Exercise goal:
When you reach the line below that has "Full Stack Developer Course in Trivandrum", start returning lines exactly, and stop after the line that has "ons of pink, exudes"; skip the pictures.

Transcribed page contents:
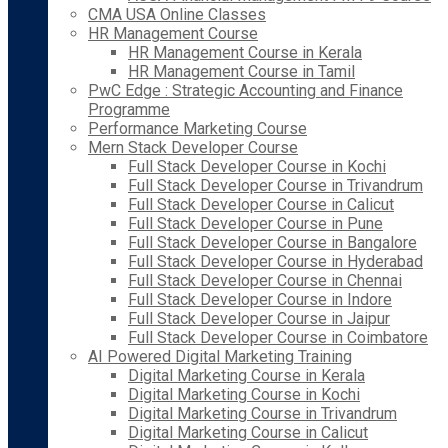
CMA USA Online Classes
HR Management Course
HR Management Course in Kerala
HR Management Course in Tamil
PwC Edge : Strategic Accounting and Finance
Programme
Performance Marketing Course
Mern Stack Developer Course
Full Stack Developer Course in Kochi
Full Stack Developer Course in Trivandrum
Full Stack Developer Course in Calicut
Full Stack Developer Course in Pune
Full Stack Developer Course in Bangalore
Full Stack Developer Course in Hyderabad
Full Stack Developer Course in Chennai
Full Stack Developer Course in Indore
Full Stack Developer Course in Jaipur
Full Stack Developer Course in Coimbatore
AI Powered Digital Marketing Training
Digital Marketing Course in Kerala
Digital Marketing Course in Kochi
Digital Marketing Course in Trivandrum
Digital Marketing Course in Calicut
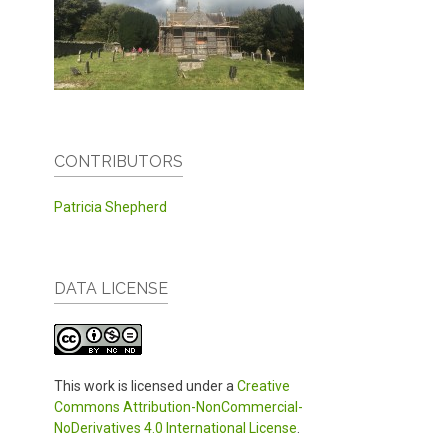
CONTRIBUTORS
Patricia Shepherd
DATA LICENSE
This work is licensed under a
Creative
Commons Attribution-NonCommercial-
NoDerivatives 4.0 International License
.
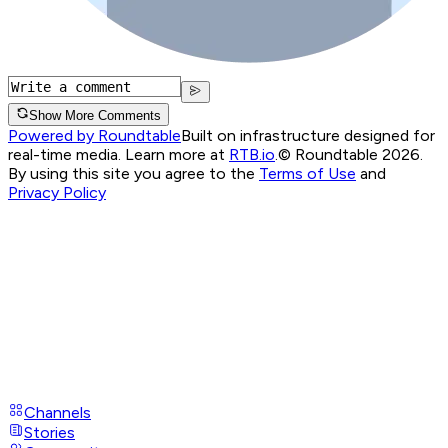
Show More Comments
Powered by Roundtable
Built on infrastructure designed for
real-time media. Learn more at
RTB.io
.
© Roundtable 2026.
By using this site you agree to the
Terms of Use
and
Privacy Policy
Channels
Stories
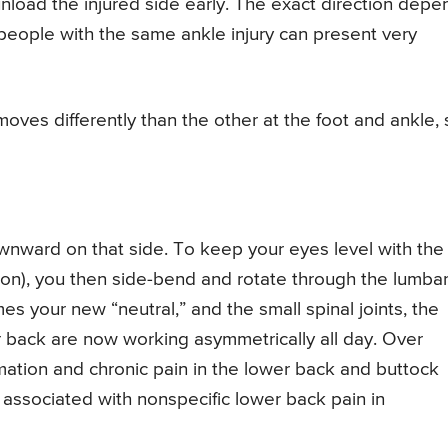
nload the injured side early. The exact direction depe
eople with the same ankle injury can present very
es differently than the other at the foot and ankle, 
downward on that side. To keep your eyes level with the
sion), you then side-bend and rotate through the lumba
s your new “neutral,” and the small spinal joints, the
er back are now working asymmetrically all day. Over
mmation and chronic pain in the lower back and buttock
en associated with nonspecific lower back pain in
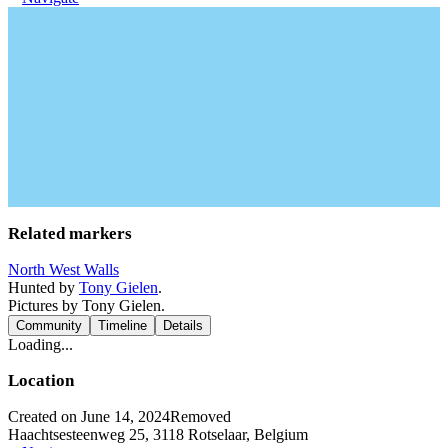
Related markers
North West Walls
Hunted by
Tony Gielen
.
Pictures by Tony Gielen.
Community
Timeline
Details
Loading...
Location
Created on June 14, 2024
Removed
Haachtsesteenweg 25, 3118 Rotselaar, Belgium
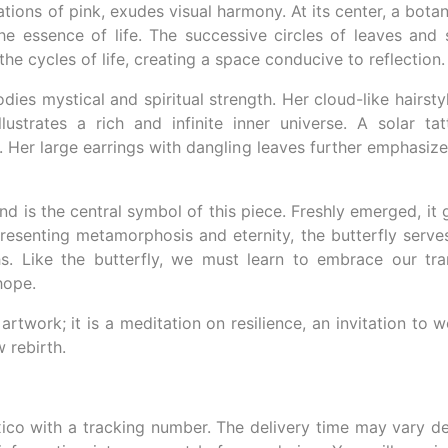
ons of pink, exudes visual harmony. At its center, a bota
the essence of life. The successive circles of leaves and 
the cycles of life, creating a space conducive to reflection.
s mystical and spiritual strength. Her cloud-like hairsty
llustrates a rich and infinite inner universe. A solar ta
y. Her large earrings with dangling leaves further emphasiz
nd is the central symbol of this piece. Freshly emerged, it g
presenting metamorphosis and eternity, the butterfly serv
hs. Like the butterfly, we must learn to embrace our tr
hope.
 artwork; it is a meditation on resilience, an invitation to
 rebirth.
ico with a tracking number. The delivery time may vary d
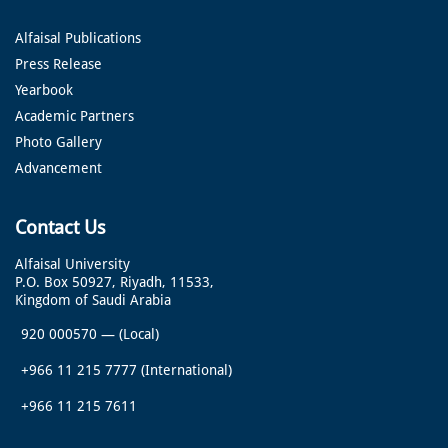
Alfaisal Publications
Press Release
Yearbook
Academic Partners
Photo Gallery
Advancement
Contact Us
Alfaisal University
P.O. Box 50927, Riyadh, 11533,
Kingdom of Saudi Arabia
920 000570
—
(Local)
+966 11 215 7777
(International)
+966 11 215 7611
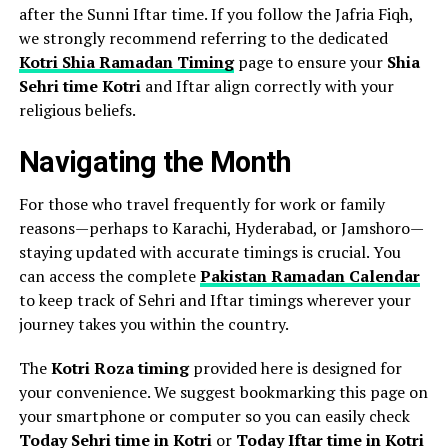
after the Sunni Iftar time. If you follow the Jafria Fiqh,
we strongly recommend referring to the dedicated
Kotri Shia Ramadan Timing
page to ensure your
Shia
Sehri time Kotri
and Iftar align correctly with your
religious beliefs.
Navigating the Month
For those who travel frequently for work or family
reasons—perhaps to Karachi, Hyderabad, or Jamshoro—
staying updated with accurate timings is crucial. You
can access the complete
Pakistan Ramadan Calendar
to keep track of Sehri and Iftar timings wherever your
journey takes you within the country.
The
Kotri Roza timing
provided here is designed for
your convenience. We suggest bookmarking this page on
your smartphone or computer so you can easily check
Today Sehri time in Kotri
or
Today Iftar time in Kotri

Exercise output:
Full Stack Developer Course in Trivandrum
Full Stack Developer Course in Calicut
Full Stack Developer Course in Pune
Full Stack Developer Course in Bangalore
Full Stack Developer Course in Hyderabad
Full Stack Developer Course in Chennai
Full Stack Developer Course in Indore
Full Stack Developer Course in Jaipur
Full Stack Developer Course in Coimbatore
AI Powered Digital Marketing Training
Digital Marketing Course in Kerala
Digital Marketing Course in Kochi
Digital Marketing Course in Trivandrum
Digital Marketing Course in Calicut
CONTRIBUTORS
Patricia Shepherd
DATA LICENSE
This work is licensed under a
Creative
Commons Attribution-NonCommercial-
NoDerivatives 4.0 International License
.
Show More Comments
Powered by Roundtable
Built on infrastructure designed for
real-time media. Learn more at
RTB.io
.
© Roundtable 2026.
By using this site you agree to the
Terms of Use
and
Privacy Policy
Channels
Stories
nload the injured side early. The exact direction depe
eople with the same ankle injury can present very
es differently than the other at the foot and ankle, 
downward on that side. To keep your eyes level with the
sion), you then side-bend and rotate through the lumba
s your new “neutral,” and the small spinal joints, the
er back are now working asymmetrically all day. Over
mmation and chronic pain in the lower back and buttock
en associated with nonspecific lower back pain in
Related markers
North West Walls
Hunted by
Tony Gielen
.
Pictures by Tony Gielen.
Community
Timeline
Details
Loading...
Location
Created on June 14, 2024
Removed
Haachtsesteenweg 25, 3118 Rotselaar, Belgium
ons of pink, exudes visual harmony. At its center, a bota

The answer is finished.